• YOUR ASSIGNMENT:
Reproduce the data below word for word, setting aside any picture it holds.

• Collection entries:
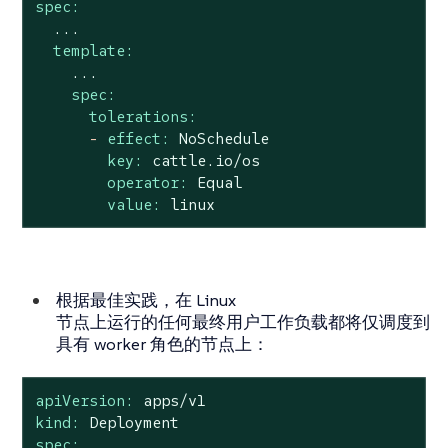
spec:
...
template:
...
spec:
tolerations:
-
effect:
NoSchedule
key:
cattle.io/os
operator:
Equal
value:
linux
根据最佳实践，在 Linux
节点上运行的任何最终用户工作负载都将仅调度到
具有 worker 角色的节点上：
apiVersion:
apps/v1
kind:
Deployment
spec:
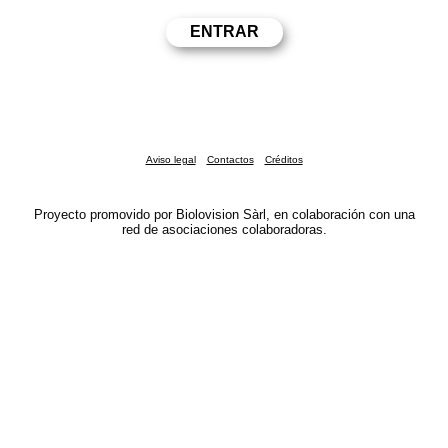
Aviso legal
Contactos
Créditos
Proyecto promovido por Biolovision Sàrl, en colaboración con una
red de asociaciones colaboradoras.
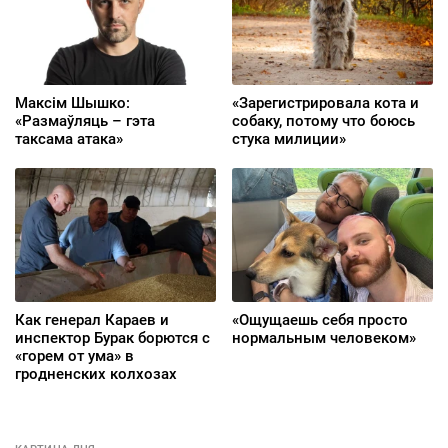
Максім Шышко:
«Зарегистрировала кота и
«Размаўляць – гэта
собаку, потому что боюсь
таксама атака»
стука милиции»
Как генерал Караев и
«Ощущаешь себя просто
инспектор Бурак борются с
нормальным человеком»
«горем от ума» в
гродненских колхозах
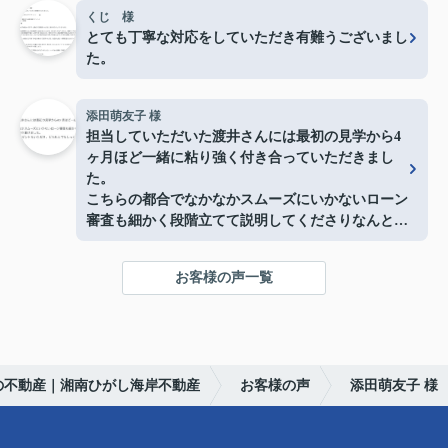
でなく、プロの目線から見たデメリットや注意点も
くじ 様
しっかり説明していただけたので、大きな買い物で
とても丁寧な対応をしていただき有難うございまし
すが終始安心して手続きを進めることができまし
た。
た。
本当にありがとうございました！
添田萌友子 様
担当していただいた渡井さんには最初の見学から4
ヶ月ほど一緒に粘り強く付き合っていただきまし
た。
こちらの都合でなかなかスムーズにいかないローン
審査も細かく段階立てて説明してくださりなんとか
購入まで辿り着けました。
40万円分の家具のプレゼントもいただき、どれもと
お客様の声一覧
てもしっかりしていて新生活に役立っています。
ありがとうございました。
の不動産｜湘南ひがし海岸不動産
お客様の声
添田萌友子 様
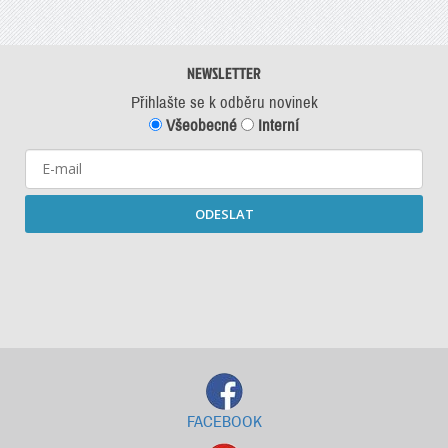
NEWSLETTER
Přihlašte se k odběru novinek
Všeobecné
Interní
ODESLAT
Starší newslettery ke stažení
FACEBOOK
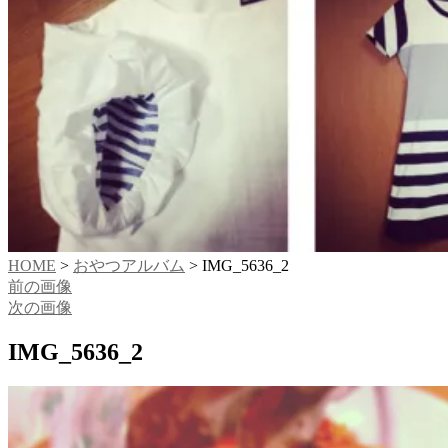
HOME
>
おやつアルバム
>
IMG_5636_2
前の画像
次の画像
IMG_5636_2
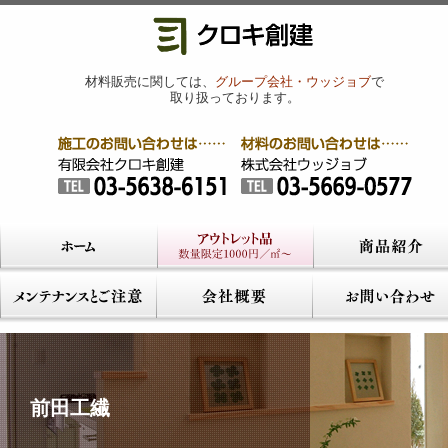
材料販売に関しては、
グループ会社・ウッジョブ
で
取り扱っております。
前田工繊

• ANSWER BOX:
spec:
...
template:
...
spec:
tolerations:
-
effect:
NoSchedule
key:
cattle.io/os
operator:
Equal
value:
linux
根据最佳实践，在 Linux
节点上运行的任何最终用户工作负载都将仅调度到
具有 worker 角色的节点上：
apiVersion:
apps/v1
kind:
Deployment
spec:
Aviso legal
Contactos
Créditos
Proyecto promovido por Biolovision Sàrl, en colaboración con una
red de asociaciones colaboradoras.
Максім Шышко:
«Зарегистрировала кота и
«Размаўляць – гэта
собаку, потому что боюсь
таксама атака»
стука милиции»
Как генерал Караев и
«Ощущаешь себя просто
инспектор Бурак борются с
нормальным человеком»
«горем от ума» в
гродненских колхозах
でなく、プロの目線から見たデメリットや注意点も
くじ 様
しっかり説明していただけたので、大きな買い物で
とても丁寧な対応をしていただき有難うございまし
すが終始安心して手続きを進めることができまし
た。
た。
本当にありがとうございました！
添田萌友子 様
担当していただいた渡井さんには最初の見学から4
ヶ月ほど一緒に粘り強く付き合っていただきまし
た。
こちらの都合でなかなかスムーズにいかないローン
審査も細かく段階立てて説明してくださりなんとか
購入まで辿り着けました。
40万円分の家具のプレゼントもいただき、どれもと
お客様の声一覧
てもしっかりしていて新生活に役立っています。
ありがとうございました。
の不動産｜湘南ひがし海岸不動産
お客様の声
添田萌友子 様
NEWSLETTER
Přihlašte se k odběru novinek
Všeobecné
Interní
ODESLAT
Starší newslettery ke stažení
FACEBOOK
HOME
>
おやつアルバム
>
IMG_5636_2
前の画像
次の画像
IMG_5636_2
材料販売に関しては、
グループ会社・ウッジョブ
で
取り扱っております。
前田工繊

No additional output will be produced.